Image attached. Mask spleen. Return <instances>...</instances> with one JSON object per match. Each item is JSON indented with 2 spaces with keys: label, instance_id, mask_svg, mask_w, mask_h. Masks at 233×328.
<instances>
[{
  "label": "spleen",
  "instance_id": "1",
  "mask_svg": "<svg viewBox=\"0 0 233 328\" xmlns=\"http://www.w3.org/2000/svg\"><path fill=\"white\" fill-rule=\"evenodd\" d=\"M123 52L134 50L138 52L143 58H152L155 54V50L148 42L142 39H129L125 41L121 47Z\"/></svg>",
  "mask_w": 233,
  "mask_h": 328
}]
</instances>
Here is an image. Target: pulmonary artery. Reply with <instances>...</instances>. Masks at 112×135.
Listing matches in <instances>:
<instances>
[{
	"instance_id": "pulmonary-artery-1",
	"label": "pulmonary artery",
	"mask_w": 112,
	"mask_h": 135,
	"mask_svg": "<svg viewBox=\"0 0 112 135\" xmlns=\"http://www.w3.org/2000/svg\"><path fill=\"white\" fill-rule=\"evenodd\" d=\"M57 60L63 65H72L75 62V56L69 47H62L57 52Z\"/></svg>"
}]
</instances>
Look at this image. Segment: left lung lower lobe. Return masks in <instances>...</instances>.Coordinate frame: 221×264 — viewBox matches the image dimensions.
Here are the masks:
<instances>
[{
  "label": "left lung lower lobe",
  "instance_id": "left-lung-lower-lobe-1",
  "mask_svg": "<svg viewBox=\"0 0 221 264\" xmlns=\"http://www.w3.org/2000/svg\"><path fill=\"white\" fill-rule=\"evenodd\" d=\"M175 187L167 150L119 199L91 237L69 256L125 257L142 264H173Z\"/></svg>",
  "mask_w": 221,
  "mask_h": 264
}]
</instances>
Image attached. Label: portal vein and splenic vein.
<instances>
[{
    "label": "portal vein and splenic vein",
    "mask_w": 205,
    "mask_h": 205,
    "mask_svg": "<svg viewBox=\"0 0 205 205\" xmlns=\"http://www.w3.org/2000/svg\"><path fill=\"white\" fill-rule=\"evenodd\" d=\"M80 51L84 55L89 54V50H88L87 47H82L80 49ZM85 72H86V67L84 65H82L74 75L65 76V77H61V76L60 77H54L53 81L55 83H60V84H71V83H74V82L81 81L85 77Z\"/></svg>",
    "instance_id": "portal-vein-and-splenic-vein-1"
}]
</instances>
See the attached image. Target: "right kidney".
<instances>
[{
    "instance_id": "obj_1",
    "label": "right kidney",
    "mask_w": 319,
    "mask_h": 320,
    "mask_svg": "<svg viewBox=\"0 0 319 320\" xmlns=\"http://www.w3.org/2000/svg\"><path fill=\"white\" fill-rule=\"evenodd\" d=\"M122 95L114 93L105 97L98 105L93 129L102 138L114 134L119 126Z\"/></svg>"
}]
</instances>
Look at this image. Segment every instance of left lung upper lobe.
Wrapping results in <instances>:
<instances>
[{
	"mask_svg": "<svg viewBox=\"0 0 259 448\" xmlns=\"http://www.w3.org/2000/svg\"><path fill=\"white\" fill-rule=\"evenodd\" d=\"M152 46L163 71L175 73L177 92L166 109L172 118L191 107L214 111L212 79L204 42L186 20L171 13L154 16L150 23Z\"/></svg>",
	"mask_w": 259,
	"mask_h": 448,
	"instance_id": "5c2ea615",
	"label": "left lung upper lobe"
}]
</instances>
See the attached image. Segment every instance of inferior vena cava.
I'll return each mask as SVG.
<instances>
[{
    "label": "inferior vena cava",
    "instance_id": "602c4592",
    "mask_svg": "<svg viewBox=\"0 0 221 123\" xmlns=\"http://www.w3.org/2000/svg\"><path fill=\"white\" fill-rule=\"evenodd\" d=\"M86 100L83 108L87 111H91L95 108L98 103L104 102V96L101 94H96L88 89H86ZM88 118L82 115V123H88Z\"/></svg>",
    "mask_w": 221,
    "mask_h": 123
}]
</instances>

▶ **What you have to do**:
What you should do is return the records above exactly, leaving nothing out.

▶ **Written solution**:
Image attached. Mask spleen. Return <instances>...</instances> with one JSON object per match. Each item is JSON indented with 2 spaces with keys: label, instance_id, mask_svg, mask_w, mask_h. Masks at 233×328.
<instances>
[{
  "label": "spleen",
  "instance_id": "1",
  "mask_svg": "<svg viewBox=\"0 0 233 328\" xmlns=\"http://www.w3.org/2000/svg\"><path fill=\"white\" fill-rule=\"evenodd\" d=\"M123 52L134 50L138 52L143 58H152L155 54V50L148 42L142 39H129L125 41L121 47Z\"/></svg>",
  "mask_w": 233,
  "mask_h": 328
}]
</instances>
Here is an image. Target: pulmonary artery. Reply with <instances>...</instances>. Masks at 112×135.
Listing matches in <instances>:
<instances>
[{
	"instance_id": "pulmonary-artery-1",
	"label": "pulmonary artery",
	"mask_w": 112,
	"mask_h": 135,
	"mask_svg": "<svg viewBox=\"0 0 112 135\" xmlns=\"http://www.w3.org/2000/svg\"><path fill=\"white\" fill-rule=\"evenodd\" d=\"M57 60L63 65H72L75 62V56L69 47H62L57 52Z\"/></svg>"
}]
</instances>
Look at this image. Segment: left lung lower lobe. Return masks in <instances>...</instances>.Coordinate frame: 221×264 — viewBox matches the image dimensions.
Here are the masks:
<instances>
[{
  "label": "left lung lower lobe",
  "instance_id": "left-lung-lower-lobe-1",
  "mask_svg": "<svg viewBox=\"0 0 221 264\" xmlns=\"http://www.w3.org/2000/svg\"><path fill=\"white\" fill-rule=\"evenodd\" d=\"M175 187L167 150L119 199L91 237L69 256L125 257L142 264H173Z\"/></svg>",
  "mask_w": 221,
  "mask_h": 264
}]
</instances>
Image attached. Label: portal vein and splenic vein.
<instances>
[{
    "label": "portal vein and splenic vein",
    "mask_w": 205,
    "mask_h": 205,
    "mask_svg": "<svg viewBox=\"0 0 205 205\" xmlns=\"http://www.w3.org/2000/svg\"><path fill=\"white\" fill-rule=\"evenodd\" d=\"M80 51L84 55L89 54V50H88L87 47H82L80 49ZM85 72H86V67L84 65H82L74 75L65 76V77H61V76L60 77H54L53 81L55 83H60V84H71V83H74V82L81 81L85 77Z\"/></svg>",
    "instance_id": "portal-vein-and-splenic-vein-1"
}]
</instances>
See the attached image. Target: "right kidney".
<instances>
[{
    "instance_id": "obj_1",
    "label": "right kidney",
    "mask_w": 319,
    "mask_h": 320,
    "mask_svg": "<svg viewBox=\"0 0 319 320\" xmlns=\"http://www.w3.org/2000/svg\"><path fill=\"white\" fill-rule=\"evenodd\" d=\"M122 95L114 93L105 97L98 105L93 129L102 138L114 134L119 126Z\"/></svg>"
}]
</instances>
Look at this image. Segment every instance of left lung upper lobe.
Wrapping results in <instances>:
<instances>
[{
	"mask_svg": "<svg viewBox=\"0 0 259 448\" xmlns=\"http://www.w3.org/2000/svg\"><path fill=\"white\" fill-rule=\"evenodd\" d=\"M152 46L163 71L175 73L177 92L166 109L172 118L191 107L214 111L212 79L204 42L186 20L171 13L154 16L150 23Z\"/></svg>",
	"mask_w": 259,
	"mask_h": 448,
	"instance_id": "5c2ea615",
	"label": "left lung upper lobe"
}]
</instances>
See the attached image. Segment every instance of inferior vena cava.
I'll return each mask as SVG.
<instances>
[{
    "label": "inferior vena cava",
    "instance_id": "602c4592",
    "mask_svg": "<svg viewBox=\"0 0 221 123\" xmlns=\"http://www.w3.org/2000/svg\"><path fill=\"white\" fill-rule=\"evenodd\" d=\"M86 100L83 108L87 111H91L95 108L98 103L104 102V96L101 94H96L88 89H86ZM88 118L82 115V123H88Z\"/></svg>",
    "mask_w": 221,
    "mask_h": 123
}]
</instances>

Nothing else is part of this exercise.